La première fois que j’ai vu Naoli Vinaver, c’était en octobre 2010 à Strasbourg à l’occasion d’une conférence internationale Midwifery Today. J’avais déjà entendu parler d’elle, lu certains de ses articles et notamment vu son magnifique film Birth Day que j’avais acheté dès sa sortie en DVD en 2008. Le sujet de l’atelier qu’elle proposait et auquel j’ai assisté à Strasbourg était « les mains, outil précieux des sages-femmes ». En l’écoutant, j’ai compris pourquoi la maïeutique était avant tout un « art », un « métier » car éminemment manuel.

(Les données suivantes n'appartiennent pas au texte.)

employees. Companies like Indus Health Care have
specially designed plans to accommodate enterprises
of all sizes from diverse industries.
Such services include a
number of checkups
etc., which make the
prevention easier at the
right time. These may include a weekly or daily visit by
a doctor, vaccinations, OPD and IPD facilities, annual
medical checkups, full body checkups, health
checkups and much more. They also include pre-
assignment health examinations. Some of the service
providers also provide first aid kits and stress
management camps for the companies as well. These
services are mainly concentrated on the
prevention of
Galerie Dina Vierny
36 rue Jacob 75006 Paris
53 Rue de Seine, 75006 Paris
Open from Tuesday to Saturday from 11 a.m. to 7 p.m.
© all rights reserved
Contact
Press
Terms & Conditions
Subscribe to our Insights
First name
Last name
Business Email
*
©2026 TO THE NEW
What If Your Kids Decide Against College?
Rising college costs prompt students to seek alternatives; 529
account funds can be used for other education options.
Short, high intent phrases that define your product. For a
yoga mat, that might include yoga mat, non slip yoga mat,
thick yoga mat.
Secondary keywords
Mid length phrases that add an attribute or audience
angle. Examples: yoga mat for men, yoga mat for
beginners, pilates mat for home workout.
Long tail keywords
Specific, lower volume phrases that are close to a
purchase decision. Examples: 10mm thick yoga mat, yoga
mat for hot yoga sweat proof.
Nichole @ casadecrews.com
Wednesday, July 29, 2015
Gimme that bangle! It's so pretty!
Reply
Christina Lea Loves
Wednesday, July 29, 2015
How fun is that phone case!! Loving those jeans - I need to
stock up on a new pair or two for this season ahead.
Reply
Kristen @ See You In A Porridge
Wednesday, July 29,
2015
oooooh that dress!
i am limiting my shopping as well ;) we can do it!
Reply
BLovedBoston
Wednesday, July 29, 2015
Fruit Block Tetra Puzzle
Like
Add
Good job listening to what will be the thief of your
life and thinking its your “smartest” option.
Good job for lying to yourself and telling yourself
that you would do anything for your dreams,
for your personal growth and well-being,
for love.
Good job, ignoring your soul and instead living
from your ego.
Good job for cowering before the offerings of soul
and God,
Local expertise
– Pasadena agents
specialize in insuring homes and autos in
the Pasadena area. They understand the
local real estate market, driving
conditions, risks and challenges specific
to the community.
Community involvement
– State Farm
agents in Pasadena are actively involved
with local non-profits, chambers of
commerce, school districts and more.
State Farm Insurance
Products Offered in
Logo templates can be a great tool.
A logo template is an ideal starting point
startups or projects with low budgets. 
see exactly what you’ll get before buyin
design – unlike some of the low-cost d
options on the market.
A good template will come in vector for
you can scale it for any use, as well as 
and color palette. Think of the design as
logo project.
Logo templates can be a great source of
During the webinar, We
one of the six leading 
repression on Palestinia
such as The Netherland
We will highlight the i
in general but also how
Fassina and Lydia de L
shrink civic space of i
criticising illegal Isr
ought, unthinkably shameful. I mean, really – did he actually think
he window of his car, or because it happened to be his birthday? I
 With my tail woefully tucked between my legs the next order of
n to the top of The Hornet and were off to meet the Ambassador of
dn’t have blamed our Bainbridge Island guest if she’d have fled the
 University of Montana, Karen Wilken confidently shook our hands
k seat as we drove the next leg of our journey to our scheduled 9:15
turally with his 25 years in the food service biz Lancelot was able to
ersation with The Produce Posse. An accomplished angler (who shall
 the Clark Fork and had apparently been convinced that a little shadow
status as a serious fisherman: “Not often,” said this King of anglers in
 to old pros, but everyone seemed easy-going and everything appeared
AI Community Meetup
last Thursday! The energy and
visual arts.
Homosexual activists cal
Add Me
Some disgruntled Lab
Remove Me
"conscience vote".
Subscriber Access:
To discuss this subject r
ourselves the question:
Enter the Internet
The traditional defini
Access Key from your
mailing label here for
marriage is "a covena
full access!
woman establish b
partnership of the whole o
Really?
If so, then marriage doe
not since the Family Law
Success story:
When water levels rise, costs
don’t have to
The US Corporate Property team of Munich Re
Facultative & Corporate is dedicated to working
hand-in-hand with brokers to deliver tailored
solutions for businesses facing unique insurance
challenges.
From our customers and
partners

Les mains de la sage-femme apaisent, consolent, rassurent, sentent, savent, évaluent, soutiennent, accompagnent, aident… On est loin d’imaginer tout ce que savent et ce que peuvent les mains, habitué comme on l’est à une obstétrique soutenue, quand elle n’y est pas limitée, par la technique, l’électronique, la chimie… Je revois Naoli nous conter, car c’est une merveilleuse conteuse, comment ses mains ont pu débloquer voire littéralement débrider une femme dont le travail stagnait et qui, une fois les peurs lâchées, s’est achevé en une naissance quasi orgasmique. J’étais subjuguée, je me disais que c’était ce dont les jeunes sages-femmes avaient besoin pour prendre confiance en la vie, en elles : entendre d’authentiques récits qui pourraient les inspirer et, encore mieux, constater de leurs propres yeux le pouvoir des mains. Naoli est parmi les femmes les plus inspirantes que j’ai pu rencontrer. Et c’est avec une grande joie que je vous propose la lecture de l’entretien qu’elle m’a accordé entre deux accouchements et une escapade en Allemagne.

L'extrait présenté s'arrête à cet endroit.